=== Records from a data collection ===
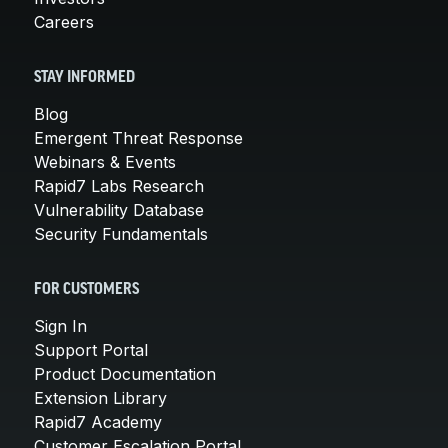
Careers
STAY INFORMED
Blog
Emergent Threat Response
Webinars & Events
Rapid7 Labs Research
Vulnerability Database
Security Fundamentals
FOR CUSTOMERS
Sign In
Support Portal
Product Documentation
Extension Library
Rapid7 Academy
Customer Escalation Portal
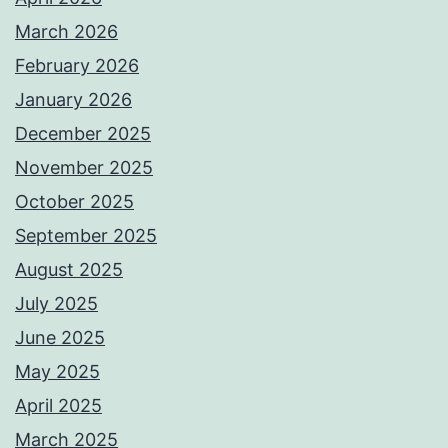
March 2026
February 2026
January 2026
December 2025
November 2025
October 2025
September 2025
August 2025
July 2025
June 2025
May 2025
April 2025
March 2025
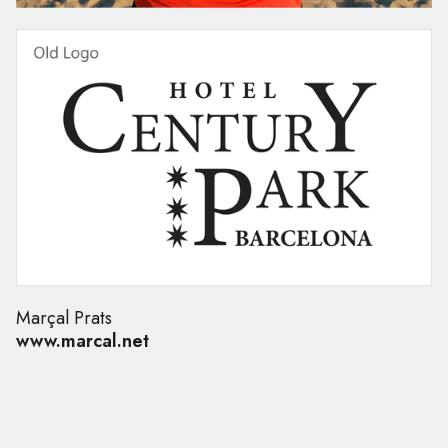
Marçal Prats
www.marcal.net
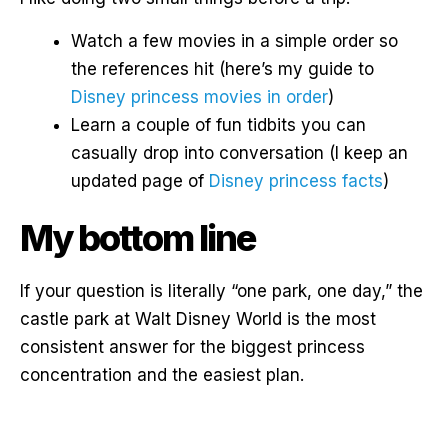
Watch a few movies in a simple order so
the references hit (here’s my guide to
Disney princess movies in order
)
Learn a couple of fun tidbits you can
casually drop into conversation (I keep an
updated page of
Disney princess facts
)
My bottom line
If your question is literally “one park, one day,” the
castle park at Walt Disney World is the most
consistent answer for the biggest princess
concentration and the easiest plan.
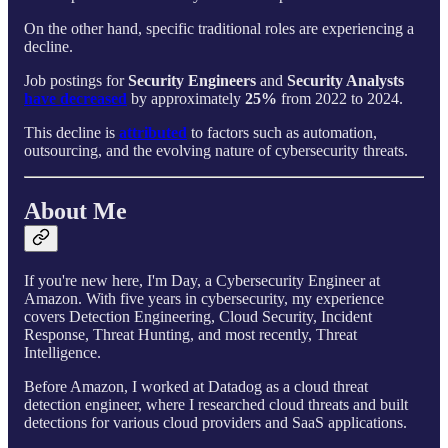
On the other hand, specific traditional roles are experiencing a
decline.
Job postings for
Security Engineers
and
Security Analysts
have decreased
by approximately
25%
from 2022 to 2024.
This decline is
attributed
to factors such as automation,
outsourcing, and the evolving nature of cybersecurity threats.
About Me
If you're new here, I'm Day, a Cybersecurity Engineer at
Amazon. With five years in cybersecurity, my experience
covers Detection Engineering, Cloud Security, Incident
Response, Threat Hunting, and most recently, Threat
Intelligence.
Before Amazon, I worked at Datadog as a cloud threat
detection engineer, where I researched cloud threats and built
detections for various cloud providers and SaaS applications.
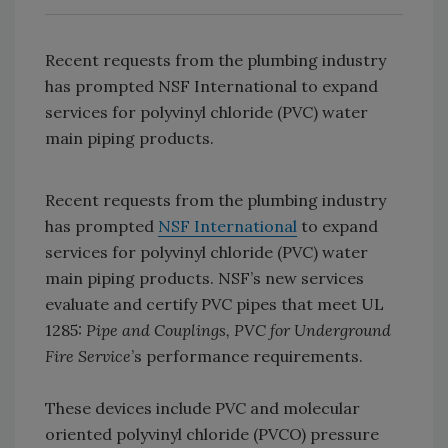
Recent requests from the plumbing industry
has prompted NSF International to expand
services for polyvinyl chloride (PVC) water
main piping products.
Recent requests from the plumbing industry
has prompted
NSF International
to expand
services for polyvinyl chloride (PVC) water
main piping products. NSF’s new services
evaluate and certify PVC pipes that meet UL
1285:
Pipe and Couplings, PVC for Underground
Fire Service
’s performance requirements.
These devices include PVC and molecular
oriented polyvinyl chloride (PVCO) pressure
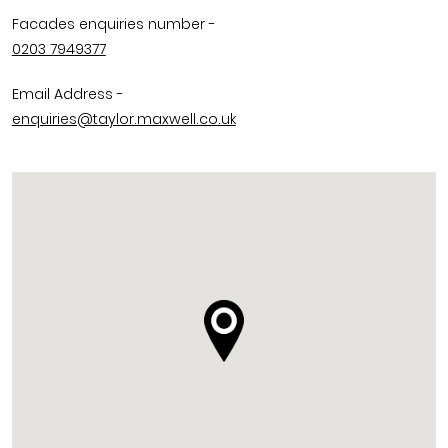
Facades enquiries number -
0203 7949377
Email Address -
enquiries@taylor.maxwell.co.uk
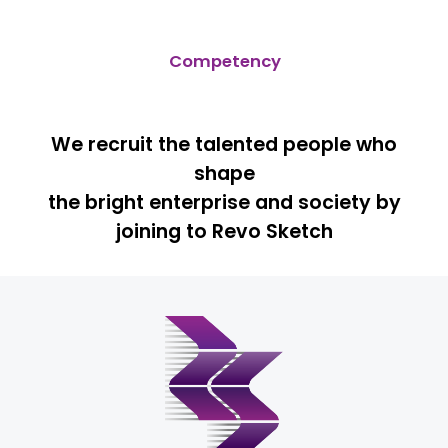
Competency
We recruit the talented people who
shape
the bright enterprise and society by
joining to Revo Sketch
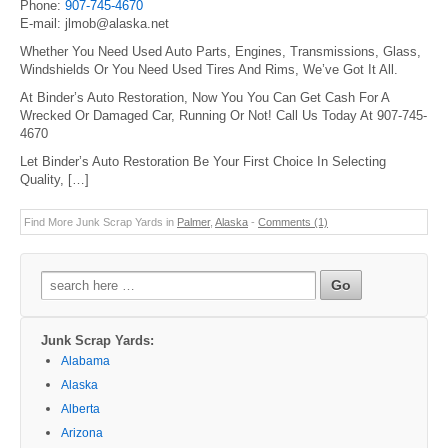
Phone:
907-745-4670
E-mail: jlmob@alaska.net
Whether You Need Used Auto Parts, Engines, Transmissions, Glass,
Windshields Or You Need Used Tires And Rims, We’ve Got It All.
At Binder’s Auto Restoration, Now You You Can Get Cash For A
Wrecked Or Damaged Car, Running Or Not! Call Us Today At 907-745-
4670
Let Binder’s Auto Restoration Be Your First Choice In Selecting
Quality, […]
Find More Junk Scrap Yards in
Palmer
,
Alaska
-
Comments (1)
Search
for:
Junk Scrap Yards:
Alabama
Alaska
Alberta
Arizona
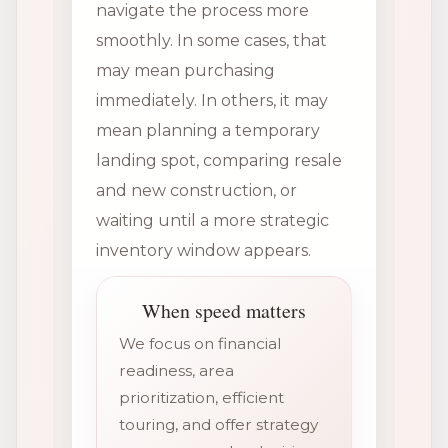
navigate the process more
smoothly. In some cases, that
may mean purchasing
immediately. In others, it may
mean planning a temporary
landing spot, comparing resale
and new construction, or
waiting until a more strategic
inventory window appears.
When speed matters
We focus on financial
readiness, area
prioritization, efficient
touring, and offer strategy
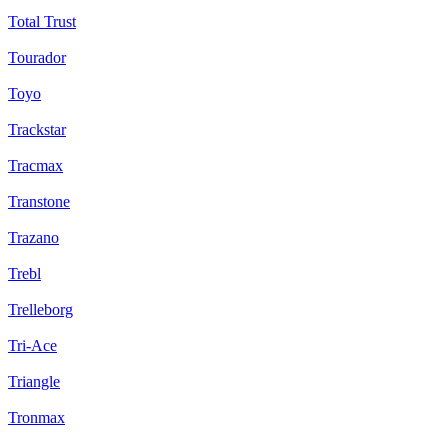
Total Trust
Tourador
Toyo
Trackstar
Tracmax
Transtone
Trazano
Trebl
Trelleborg
Tri-Ace
Triangle
Tronmax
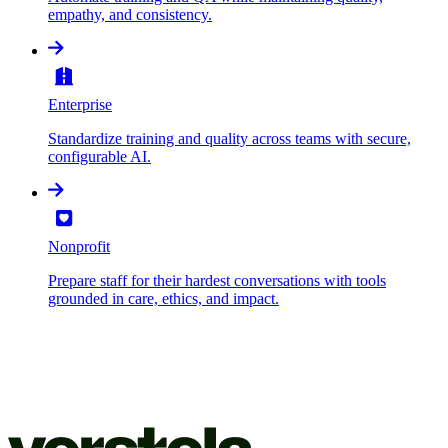
empathy, and consistency.
Enterprise
Standardize training and quality across teams with secure,
configurable AI.
Nonprofit
Prepare staff for their hardest conversations with tools
grounded in care, ethics, and impact.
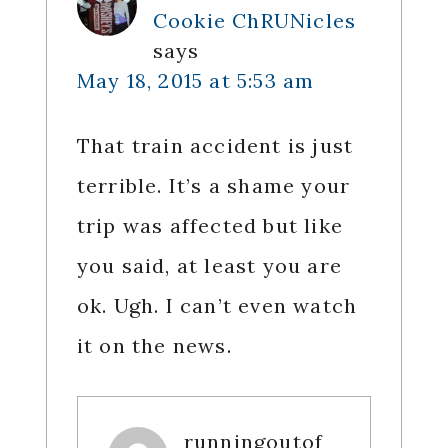
Cookie ChRUNicles
says
May 18, 2015 at 5:53 am
That train accident is just
terrible. It’s a shame your
trip was affected but like
you said, at least you are
ok. Ugh. I can’t even watch
it on the news.
runningoutof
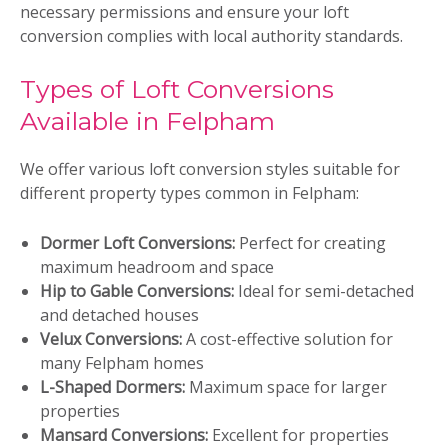
necessary permissions and ensure your loft
conversion complies with local authority standards.
Types of Loft Conversions
Available in Felpham
We offer various loft conversion styles suitable for
different property types common in Felpham:
Dormer Loft Conversions:
Perfect for creating
maximum headroom and space
Hip to Gable Conversions:
Ideal for semi-detached
and detached houses
Velux Conversions:
A cost-effective solution for
many Felpham homes
L-Shaped Dormers:
Maximum space for larger
properties
Mansard Conversions:
Excellent for properties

=== Requirement ===
Copy the entries character for character, excluding any pictures.

=== Task response ===
Careers
STAY INFORMED
Blog
Emergent Threat Response
Webinars & Events
Rapid7 Labs Research
Vulnerability Database
Security Fundamentals
FOR CUSTOMERS
Sign In
Support Portal
Product Documentation
Extension Library
Rapid7 Academy
Customer Escalation Portal
March 2026
February 2026
January 2026
December 2025
November 2025
October 2025
September 2025
August 2025
July 2025
June 2025
May 2025
April 2025
March 2025
Marçal Prats
www.marcal.net
Watch a few movies in a simple order so
the references hit (here’s my guide to
Disney princess movies in order
)
Learn a couple of fun tidbits you can
casually drop into conversation (I keep an
updated page of
Disney princess facts
)
My bottom line
If your question is literally “one park, one day,” the
castle park at Walt Disney World is the most
consistent answer for the biggest princess
concentration and the easiest plan.
On the other hand, specific traditional roles are experiencing a
decline.
Job postings for
Security Engineers
and
Security Analysts
have decreased
by approximately
25%
from 2022 to 2024.
This decline is
attributed
to factors such as automation,
outsourcing, and the evolving nature of cybersecurity threats.
About Me
If you're new here, I'm Day, a Cybersecurity Engineer at
Amazon. With five years in cybersecurity, my experience
covers Detection Engineering, Cloud Security, Incident
Response, Threat Hunting, and most recently, Threat
Intelligence.
Before Amazon, I worked at Datadog as a cloud threat
detection engineer, where I researched cloud threats and built
detections for various cloud providers and SaaS applications.
Recent requests from the plumbing industry
has prompted NSF International to expand
services for polyvinyl chloride (PVC) water
main piping products.
Recent requests from the plumbing industry
has prompted
NSF International
to expand
services for polyvinyl chloride (PVC) water
main piping products. NSF’s new services
evaluate and certify PVC pipes that meet UL
1285:
Pipe and Couplings, PVC for Underground
Fire Service
’s performance requirements.
These devices include PVC and molecular
oriented polyvinyl chloride (PVCO) pressure
Facades enquiries number -
0203 7949377
Email Address -
enquiries@taylor.maxwell.co.uk
Competency
We recruit the talented people who
shape
the bright enterprise and society by
joining to Revo Sketch
Phone:
907-745-4670
E-mail: jlmob@alaska.net
Whether You Need Used Auto Parts, Engines, Transmissions, Glass,
Windshields Or You Need Used Tires And Rims, We’ve Got It All.
At Binder’s Auto Restoration, Now You You Can Get Cash For A
Wrecked Or Damaged Car, Running Or Not! Call Us Today At 907-745-
4670
Let Binder’s Auto Restoration Be Your First Choice In Selecting
Quality, […]
Find More Junk Scrap Yards in
Palmer
,
Alaska
-
Comments (1)
Search
for:
Junk Scrap Yards:
Alabama
Alaska
Alberta
Arizona
navigate the process more
smoothly. In some cases, that
may mean purchasing
immediately. In others, it may
mean planning a temporary
landing spot, comparing resale
and new construction, or
waiting until a more strategic
inventory window appears.
When speed matters
We focus on financial
readiness, area
prioritization, efficient
touring, and offer strategy
Total Trust
Tourador
Toyo
Trackstar
Tracmax
Transtone
Trazano
Trebl
Trelleborg
Tri-Ace
Triangle
Tronmax
empathy, and consistency.
Enterprise
Standardize training and quality across teams with secure,
configurable AI.
Nonprofit
Prepare staff for their hardest conversations with tools
grounded in care, ethics, and impact.
Cookie ChRUNicles
says
May 18, 2015 at 5:53 am
That train accident is just
terrible. It’s a shame your
trip was affected but like
you said, at least you are
ok. Ugh. I can’t even watch
it on the news.
runningoutof
necessary permissions and ensure your loft
conversion complies with local authority standards.
Types of Loft Conversions
Available in Felpham
We offer various loft conversion styles suitable for
different property types common in Felpham:
Dormer Loft Conversions:
Perfect for creating
maximum headroom and space
Hip to Gable Conversions:
Ideal for semi-detached
and detached houses
Velux Conversions:
A cost-effective solution for
many Felpham homes
L-Shaped Dormers:
Maximum space for larger
properties
Mansard Conversions:
Excellent for properties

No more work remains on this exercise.